Terminal

Terminal


8. sabado, 6 de marzo 3.20 p. m.

Página 18 de 28

—¿Por qué no puedes decirme que me amas? —le preguntó.

—Te lo estoy diciendo —dijo Sean.

—No puedes pronunciar las palabras —replicó Janet—. ¿Por qué no?

—Soy irlandés —le respondió Sean tratando de bromear un poco—. Los irlandeses no saben expresar muy bien sus sentimientos.

—Bueno, por lo menos lo has admitido —dijo Janet—. Pero es importante saber si me quieres realmente o no. No vale la pena que hablemos de lo que deseo hablar si faltan los sentimientos básicos.
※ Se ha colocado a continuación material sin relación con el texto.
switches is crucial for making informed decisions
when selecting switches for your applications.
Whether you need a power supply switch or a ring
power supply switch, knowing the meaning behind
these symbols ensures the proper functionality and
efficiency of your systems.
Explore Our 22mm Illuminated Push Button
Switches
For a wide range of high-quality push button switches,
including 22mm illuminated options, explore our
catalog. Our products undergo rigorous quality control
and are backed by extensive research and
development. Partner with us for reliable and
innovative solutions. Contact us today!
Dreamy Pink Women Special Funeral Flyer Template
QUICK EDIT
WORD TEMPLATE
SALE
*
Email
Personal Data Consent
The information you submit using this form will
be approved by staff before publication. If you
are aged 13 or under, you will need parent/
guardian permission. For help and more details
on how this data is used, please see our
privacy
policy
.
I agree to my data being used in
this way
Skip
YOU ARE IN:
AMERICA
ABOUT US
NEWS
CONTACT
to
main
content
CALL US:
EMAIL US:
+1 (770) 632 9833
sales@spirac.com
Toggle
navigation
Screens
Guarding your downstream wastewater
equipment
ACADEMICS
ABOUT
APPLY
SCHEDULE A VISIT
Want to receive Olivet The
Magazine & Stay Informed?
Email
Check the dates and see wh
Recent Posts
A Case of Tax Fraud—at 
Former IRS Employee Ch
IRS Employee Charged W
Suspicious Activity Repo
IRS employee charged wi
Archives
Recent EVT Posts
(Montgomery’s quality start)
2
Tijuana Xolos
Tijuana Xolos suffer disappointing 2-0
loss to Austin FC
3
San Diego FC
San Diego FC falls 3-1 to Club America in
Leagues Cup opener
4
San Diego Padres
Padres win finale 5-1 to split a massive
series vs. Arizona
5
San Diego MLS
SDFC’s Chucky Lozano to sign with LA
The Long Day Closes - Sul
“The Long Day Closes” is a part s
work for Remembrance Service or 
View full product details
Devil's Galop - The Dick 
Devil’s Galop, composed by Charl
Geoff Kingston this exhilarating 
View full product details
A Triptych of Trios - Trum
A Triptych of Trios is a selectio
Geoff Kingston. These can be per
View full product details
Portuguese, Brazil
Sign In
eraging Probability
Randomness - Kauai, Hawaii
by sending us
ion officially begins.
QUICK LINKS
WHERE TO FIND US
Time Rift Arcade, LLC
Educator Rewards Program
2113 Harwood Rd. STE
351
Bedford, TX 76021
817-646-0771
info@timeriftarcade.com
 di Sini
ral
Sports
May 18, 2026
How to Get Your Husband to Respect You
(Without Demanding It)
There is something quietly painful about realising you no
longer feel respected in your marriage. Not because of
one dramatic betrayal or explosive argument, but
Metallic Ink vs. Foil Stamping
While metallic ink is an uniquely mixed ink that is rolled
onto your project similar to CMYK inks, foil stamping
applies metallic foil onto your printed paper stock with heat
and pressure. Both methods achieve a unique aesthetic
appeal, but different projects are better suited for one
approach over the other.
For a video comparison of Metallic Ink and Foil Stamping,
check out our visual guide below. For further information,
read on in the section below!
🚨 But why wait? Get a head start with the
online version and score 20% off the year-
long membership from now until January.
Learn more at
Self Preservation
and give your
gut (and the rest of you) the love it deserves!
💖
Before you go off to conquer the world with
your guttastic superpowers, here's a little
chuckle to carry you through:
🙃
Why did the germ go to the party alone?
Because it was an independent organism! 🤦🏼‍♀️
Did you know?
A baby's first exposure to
—Los sentimientos están —insistió Sean.

—Vale. De momento te voy a soltar del anzuelo —dijo Janet mientras le obligaba a detenerse—. Pero debo decir que para mí es un misterio que puedas ser tan expresivo sobre todas las demás cosas de la vida y que seas tan poco comunicativo cuando se trata de nosotros. Pero ya hablaremos de eso más tarde. ¿Qué te parece si nadamos un poco?

—¿De verdad quieres meterte en el agua? —preguntó Sean con escepticismo. El agua era muy oscura.

—¿Qué crees que significa nadar un poco? —preguntó ella.

—Ya entiendo —dijo Sean—. Pero lo que llevo no es exactamente un bañador.

Temía que cuando sus shorts se mojaran pareciera como si no llevara nada puesto.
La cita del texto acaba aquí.